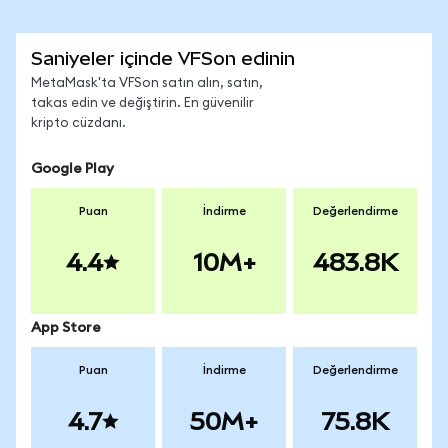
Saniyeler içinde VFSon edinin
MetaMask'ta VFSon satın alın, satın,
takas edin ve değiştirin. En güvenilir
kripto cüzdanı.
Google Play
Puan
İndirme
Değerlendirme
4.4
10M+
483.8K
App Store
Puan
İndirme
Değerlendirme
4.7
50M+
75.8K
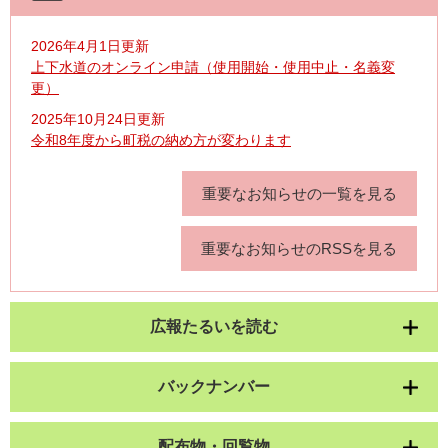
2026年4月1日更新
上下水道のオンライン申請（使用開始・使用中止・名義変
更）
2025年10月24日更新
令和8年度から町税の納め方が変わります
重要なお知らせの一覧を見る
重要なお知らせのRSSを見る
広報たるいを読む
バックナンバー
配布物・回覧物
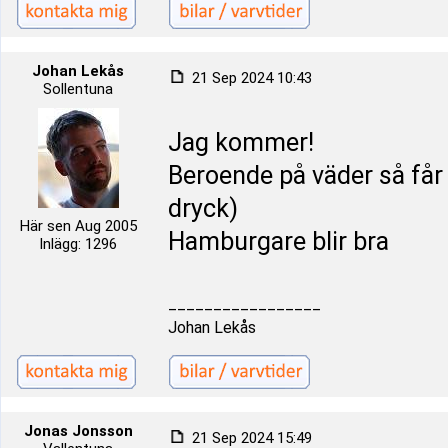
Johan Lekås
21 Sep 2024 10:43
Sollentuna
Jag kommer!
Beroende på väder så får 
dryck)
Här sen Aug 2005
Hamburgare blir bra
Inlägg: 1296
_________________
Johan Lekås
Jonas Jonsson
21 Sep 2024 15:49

» **Directions**:
Copy out each line of the data that holds the string "VFSon".

» **Result**:
Saniyeler içinde VFSon edinin
MetaMask'ta VFSon satın alın, satın,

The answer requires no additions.